Even great artists sell out. Sometimes it happens post fame and fortune. Other times, as in the case of architect Frank Gehry, you sell your soul in the beginning of your career, on what you hope is your way up.
It’s better to sell out early, if only because time is merciful and you can blame so much on youth and learning curves. You have time to recover and re-invent. It’s exceedingly harder to redeem yourself once you’ve let your hit song be used for a burger commercial, or you’ve turned your personal touch into a factory franchise. So for all of you grinding gears in a day job while your heart is spinning bigger dreams, consider this:
One of Frank Gehry’s first buildings, was a shopping mall, The Santa Monica Place. It was rigidly geometric and pale pink. He played it safe for investors and went LA-style. He hated it.
Meanwhile, as a more direct and personal creative outlet, Gehry went full out “Gehry” on building his own home. Sloping roofs, curvaceous windows, jutting peaks. Wacky and wildly organic.
The night of the grand opening of the Santa Monica Place, the president of the real estate company that had hired Frank was at Gehry’s home for a dinner party.
Real estate Exec: What the hell is this?, he said to Frank, looking around Gehry’s house, awestruck.
Frank: Well, I was experimenting, you know, playing with it.
Exec: Well you must like it if it’s your house. You do like this, right?
Frank: Yeah. I’m happy with how it turned out.
Exec: So then…the building that you just did for us…the shopping mall…you can’t possibly like that.
Frank: You’re right, I don’t.
Exec: Then why’d you do it?
Frank: Because I need to make a living.
Exec: Well stop it. Don’t do that kind of work anymore.
Frank: Yeah, you’re right.
They shook hands that night and decided to quit everything they were working on (they were employing forty people at the time.)
“It was like jumping off a cliff,” Gehry says. “It was an amazing feeling. I was so happy from then on.”
Devotion can be that easy.
The moment you say yes is the beginning. It’s not when you give your notice or when your novel is off the press. It’s when you say yes to the desire.
“Maybe” clogs up the dream machine.
Do you want a career that amazes even you? Then say yes. Do you want a love life brimming with adoration and the sweet stuff? Then say yes. If you start to tell me why it’s not possible or how bad you want it but you don’t know how to get it – then you don’t want it bad enough. Maybe isn’t going to cut it.

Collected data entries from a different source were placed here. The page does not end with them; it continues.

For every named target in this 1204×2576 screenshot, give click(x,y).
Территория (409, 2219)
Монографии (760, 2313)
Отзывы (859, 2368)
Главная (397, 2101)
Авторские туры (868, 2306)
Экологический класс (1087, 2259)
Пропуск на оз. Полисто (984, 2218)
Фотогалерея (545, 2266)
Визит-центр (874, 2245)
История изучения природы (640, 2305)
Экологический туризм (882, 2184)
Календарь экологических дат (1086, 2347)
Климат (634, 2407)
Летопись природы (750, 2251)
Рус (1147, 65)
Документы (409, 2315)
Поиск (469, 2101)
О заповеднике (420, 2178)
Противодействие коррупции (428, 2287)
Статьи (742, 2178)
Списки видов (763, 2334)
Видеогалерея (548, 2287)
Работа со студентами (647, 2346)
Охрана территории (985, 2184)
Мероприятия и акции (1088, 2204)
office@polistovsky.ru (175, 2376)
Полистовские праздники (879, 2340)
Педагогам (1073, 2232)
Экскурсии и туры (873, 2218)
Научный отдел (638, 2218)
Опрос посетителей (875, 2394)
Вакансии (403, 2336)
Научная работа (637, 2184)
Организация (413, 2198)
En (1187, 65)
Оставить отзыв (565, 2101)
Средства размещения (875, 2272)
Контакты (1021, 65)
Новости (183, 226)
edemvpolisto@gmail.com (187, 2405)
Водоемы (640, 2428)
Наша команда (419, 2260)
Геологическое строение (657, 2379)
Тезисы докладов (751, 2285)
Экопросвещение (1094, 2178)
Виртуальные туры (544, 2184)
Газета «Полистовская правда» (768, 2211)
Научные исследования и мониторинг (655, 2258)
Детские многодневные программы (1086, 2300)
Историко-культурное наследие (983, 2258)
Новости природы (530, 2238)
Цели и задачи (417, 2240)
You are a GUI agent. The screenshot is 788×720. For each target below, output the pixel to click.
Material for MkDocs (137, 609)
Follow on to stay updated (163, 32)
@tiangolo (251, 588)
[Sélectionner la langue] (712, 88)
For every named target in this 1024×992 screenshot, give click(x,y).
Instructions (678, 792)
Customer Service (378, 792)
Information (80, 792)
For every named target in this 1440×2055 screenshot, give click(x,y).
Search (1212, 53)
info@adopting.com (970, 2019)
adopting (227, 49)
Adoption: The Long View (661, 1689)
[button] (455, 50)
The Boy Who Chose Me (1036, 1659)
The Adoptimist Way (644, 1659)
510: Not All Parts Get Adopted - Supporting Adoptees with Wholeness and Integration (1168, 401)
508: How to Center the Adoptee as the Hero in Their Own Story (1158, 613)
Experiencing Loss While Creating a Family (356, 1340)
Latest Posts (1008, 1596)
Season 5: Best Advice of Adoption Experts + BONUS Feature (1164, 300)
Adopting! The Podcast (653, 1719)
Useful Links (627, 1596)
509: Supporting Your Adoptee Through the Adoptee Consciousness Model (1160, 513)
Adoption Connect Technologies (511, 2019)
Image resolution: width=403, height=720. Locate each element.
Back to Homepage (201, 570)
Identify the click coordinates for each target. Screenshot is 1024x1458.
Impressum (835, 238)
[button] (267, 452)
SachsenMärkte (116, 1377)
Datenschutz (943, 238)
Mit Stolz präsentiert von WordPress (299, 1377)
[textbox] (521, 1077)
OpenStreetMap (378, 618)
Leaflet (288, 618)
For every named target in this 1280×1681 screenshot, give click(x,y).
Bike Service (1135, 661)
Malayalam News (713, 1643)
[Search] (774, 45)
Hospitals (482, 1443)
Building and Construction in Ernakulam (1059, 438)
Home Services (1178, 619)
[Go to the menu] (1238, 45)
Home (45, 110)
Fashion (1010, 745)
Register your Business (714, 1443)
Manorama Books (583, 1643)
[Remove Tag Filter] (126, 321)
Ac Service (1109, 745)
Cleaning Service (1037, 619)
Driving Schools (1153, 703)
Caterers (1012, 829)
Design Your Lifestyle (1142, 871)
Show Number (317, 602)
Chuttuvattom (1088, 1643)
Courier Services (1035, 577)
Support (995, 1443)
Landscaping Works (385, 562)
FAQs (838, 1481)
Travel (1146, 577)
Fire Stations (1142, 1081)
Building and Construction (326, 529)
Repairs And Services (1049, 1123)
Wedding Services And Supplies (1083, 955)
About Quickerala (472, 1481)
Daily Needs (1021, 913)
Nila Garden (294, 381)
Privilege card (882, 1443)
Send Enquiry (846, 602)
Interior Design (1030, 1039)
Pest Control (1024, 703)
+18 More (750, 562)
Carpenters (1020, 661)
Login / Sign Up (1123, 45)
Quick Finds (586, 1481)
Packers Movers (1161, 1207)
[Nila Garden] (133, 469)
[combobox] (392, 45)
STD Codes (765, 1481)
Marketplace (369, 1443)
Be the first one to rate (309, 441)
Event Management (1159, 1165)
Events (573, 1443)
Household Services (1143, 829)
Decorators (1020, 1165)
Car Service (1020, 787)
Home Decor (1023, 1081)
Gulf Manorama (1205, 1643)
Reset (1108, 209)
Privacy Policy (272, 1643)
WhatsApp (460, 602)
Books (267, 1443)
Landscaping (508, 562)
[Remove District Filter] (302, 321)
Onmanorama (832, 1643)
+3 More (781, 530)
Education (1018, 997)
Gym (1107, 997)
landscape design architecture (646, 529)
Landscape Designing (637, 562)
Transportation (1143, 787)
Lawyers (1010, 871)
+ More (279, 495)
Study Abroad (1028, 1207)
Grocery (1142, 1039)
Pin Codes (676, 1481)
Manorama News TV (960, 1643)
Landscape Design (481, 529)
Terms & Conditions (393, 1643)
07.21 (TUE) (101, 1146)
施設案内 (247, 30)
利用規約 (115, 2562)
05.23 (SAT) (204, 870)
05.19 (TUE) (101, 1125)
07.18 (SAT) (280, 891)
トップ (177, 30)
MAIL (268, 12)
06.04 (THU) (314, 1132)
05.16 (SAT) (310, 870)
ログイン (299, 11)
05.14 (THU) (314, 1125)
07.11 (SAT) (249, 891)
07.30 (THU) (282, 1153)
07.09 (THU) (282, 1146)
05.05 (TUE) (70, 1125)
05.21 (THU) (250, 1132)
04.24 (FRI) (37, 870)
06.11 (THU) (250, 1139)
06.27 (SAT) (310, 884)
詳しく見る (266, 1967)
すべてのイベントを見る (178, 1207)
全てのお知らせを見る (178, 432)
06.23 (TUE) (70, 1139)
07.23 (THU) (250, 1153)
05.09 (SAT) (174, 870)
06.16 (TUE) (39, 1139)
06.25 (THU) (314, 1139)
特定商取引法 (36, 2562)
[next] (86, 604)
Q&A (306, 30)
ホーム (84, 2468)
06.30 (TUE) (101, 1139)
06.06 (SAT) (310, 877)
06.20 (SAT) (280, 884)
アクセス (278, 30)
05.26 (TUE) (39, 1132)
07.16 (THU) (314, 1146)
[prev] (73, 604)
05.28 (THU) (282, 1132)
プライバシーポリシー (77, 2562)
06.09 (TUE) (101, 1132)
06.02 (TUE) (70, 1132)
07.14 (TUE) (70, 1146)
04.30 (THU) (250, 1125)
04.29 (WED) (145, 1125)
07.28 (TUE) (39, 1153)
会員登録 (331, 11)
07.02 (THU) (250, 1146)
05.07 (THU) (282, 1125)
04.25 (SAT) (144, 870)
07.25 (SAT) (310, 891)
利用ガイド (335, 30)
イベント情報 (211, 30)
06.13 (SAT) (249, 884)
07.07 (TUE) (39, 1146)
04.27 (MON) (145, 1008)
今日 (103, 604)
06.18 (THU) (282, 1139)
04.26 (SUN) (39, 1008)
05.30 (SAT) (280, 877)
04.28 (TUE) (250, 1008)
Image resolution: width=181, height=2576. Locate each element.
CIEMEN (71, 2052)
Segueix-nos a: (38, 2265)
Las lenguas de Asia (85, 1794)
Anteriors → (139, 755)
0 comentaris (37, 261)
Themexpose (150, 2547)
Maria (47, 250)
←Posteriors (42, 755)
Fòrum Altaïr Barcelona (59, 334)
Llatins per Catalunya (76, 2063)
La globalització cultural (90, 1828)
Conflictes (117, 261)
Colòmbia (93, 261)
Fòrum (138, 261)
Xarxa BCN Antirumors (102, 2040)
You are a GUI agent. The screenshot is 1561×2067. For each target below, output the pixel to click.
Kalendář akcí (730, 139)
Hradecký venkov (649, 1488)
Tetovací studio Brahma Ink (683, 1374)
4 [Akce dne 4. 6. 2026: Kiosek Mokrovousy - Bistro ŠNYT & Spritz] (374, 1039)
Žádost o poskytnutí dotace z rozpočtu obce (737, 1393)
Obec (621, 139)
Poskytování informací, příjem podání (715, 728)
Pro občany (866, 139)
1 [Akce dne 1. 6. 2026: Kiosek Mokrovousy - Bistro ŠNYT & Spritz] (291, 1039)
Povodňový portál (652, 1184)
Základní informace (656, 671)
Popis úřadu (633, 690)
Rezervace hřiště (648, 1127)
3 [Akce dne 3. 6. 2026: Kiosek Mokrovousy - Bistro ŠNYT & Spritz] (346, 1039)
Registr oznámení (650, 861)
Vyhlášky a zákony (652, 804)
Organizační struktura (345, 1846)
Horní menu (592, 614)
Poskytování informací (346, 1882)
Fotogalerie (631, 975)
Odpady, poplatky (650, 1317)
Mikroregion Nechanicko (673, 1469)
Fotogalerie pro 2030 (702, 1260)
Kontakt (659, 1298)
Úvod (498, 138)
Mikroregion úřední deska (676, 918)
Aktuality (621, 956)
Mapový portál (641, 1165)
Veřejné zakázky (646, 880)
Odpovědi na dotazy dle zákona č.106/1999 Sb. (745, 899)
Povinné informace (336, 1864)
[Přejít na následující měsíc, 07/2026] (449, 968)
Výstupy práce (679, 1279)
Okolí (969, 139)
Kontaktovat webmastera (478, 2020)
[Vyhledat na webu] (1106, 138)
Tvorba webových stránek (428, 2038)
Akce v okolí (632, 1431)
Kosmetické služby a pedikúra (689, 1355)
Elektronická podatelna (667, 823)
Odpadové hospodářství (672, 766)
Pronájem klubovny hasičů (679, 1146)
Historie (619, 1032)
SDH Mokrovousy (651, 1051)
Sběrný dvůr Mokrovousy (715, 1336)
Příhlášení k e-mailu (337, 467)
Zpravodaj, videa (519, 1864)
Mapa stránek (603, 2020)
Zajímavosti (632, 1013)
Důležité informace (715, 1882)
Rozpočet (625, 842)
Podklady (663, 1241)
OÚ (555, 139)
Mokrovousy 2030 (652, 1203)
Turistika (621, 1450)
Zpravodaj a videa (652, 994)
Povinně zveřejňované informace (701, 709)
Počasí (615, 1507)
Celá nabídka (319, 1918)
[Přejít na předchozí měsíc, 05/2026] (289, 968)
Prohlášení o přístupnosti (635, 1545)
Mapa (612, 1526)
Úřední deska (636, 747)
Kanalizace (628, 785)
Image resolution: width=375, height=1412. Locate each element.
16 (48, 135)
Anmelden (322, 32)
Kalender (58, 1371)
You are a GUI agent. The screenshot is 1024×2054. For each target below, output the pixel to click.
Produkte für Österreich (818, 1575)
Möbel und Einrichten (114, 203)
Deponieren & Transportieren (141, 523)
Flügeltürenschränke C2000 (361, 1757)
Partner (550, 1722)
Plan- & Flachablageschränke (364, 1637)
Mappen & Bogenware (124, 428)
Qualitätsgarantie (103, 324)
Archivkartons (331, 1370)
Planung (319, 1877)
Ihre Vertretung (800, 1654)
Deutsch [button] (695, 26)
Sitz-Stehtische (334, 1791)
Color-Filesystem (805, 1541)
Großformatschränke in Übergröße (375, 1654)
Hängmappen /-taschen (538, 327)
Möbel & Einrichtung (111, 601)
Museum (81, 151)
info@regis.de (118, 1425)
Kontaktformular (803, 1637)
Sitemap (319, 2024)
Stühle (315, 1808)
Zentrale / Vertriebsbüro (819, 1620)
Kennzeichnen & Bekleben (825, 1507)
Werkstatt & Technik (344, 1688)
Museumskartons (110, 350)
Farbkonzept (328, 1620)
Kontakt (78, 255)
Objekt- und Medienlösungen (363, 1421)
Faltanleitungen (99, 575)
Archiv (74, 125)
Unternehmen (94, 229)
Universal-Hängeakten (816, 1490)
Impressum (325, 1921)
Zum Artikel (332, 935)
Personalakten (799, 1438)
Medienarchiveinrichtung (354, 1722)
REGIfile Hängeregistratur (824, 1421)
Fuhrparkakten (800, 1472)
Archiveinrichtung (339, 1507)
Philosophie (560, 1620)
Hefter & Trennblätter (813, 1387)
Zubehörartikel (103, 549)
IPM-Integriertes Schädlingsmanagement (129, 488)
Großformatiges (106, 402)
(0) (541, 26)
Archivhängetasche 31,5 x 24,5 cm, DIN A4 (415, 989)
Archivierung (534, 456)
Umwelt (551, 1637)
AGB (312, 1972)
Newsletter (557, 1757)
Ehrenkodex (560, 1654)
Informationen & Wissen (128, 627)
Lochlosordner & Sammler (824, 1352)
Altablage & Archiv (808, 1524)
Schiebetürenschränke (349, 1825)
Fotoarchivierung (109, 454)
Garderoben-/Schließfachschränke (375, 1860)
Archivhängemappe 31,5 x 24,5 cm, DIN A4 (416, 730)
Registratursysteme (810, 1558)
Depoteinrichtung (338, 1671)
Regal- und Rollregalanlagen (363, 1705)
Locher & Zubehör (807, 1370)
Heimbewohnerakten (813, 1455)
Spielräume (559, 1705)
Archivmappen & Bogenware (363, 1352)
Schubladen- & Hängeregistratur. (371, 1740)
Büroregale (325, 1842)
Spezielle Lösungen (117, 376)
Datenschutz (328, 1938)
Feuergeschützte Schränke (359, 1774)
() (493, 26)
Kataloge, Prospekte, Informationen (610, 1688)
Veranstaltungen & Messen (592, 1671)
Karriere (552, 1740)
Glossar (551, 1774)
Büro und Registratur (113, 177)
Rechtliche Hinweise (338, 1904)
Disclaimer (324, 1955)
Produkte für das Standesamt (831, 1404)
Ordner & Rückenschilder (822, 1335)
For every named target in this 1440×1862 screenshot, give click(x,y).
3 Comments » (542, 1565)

And if someone great calls you out on your own greatness, consider it a sacred moment. Those opportunities are precious. To have your ‘yes’ witnessed is magic-making.
Even after his big yes moment, there were failures for Frank. He was supposedly cash-strapped more than once. He bid on projects he never got. He had to can staff. He questioned is own judgment.
But he never did another building that he didn’t absolutely love creating.
Sketches of Frank Gehry by Sydney Pollack is one of my favourite documentaries. (The late) Pollack features in it and the interaction between the master director and master architect is inspiring and charming.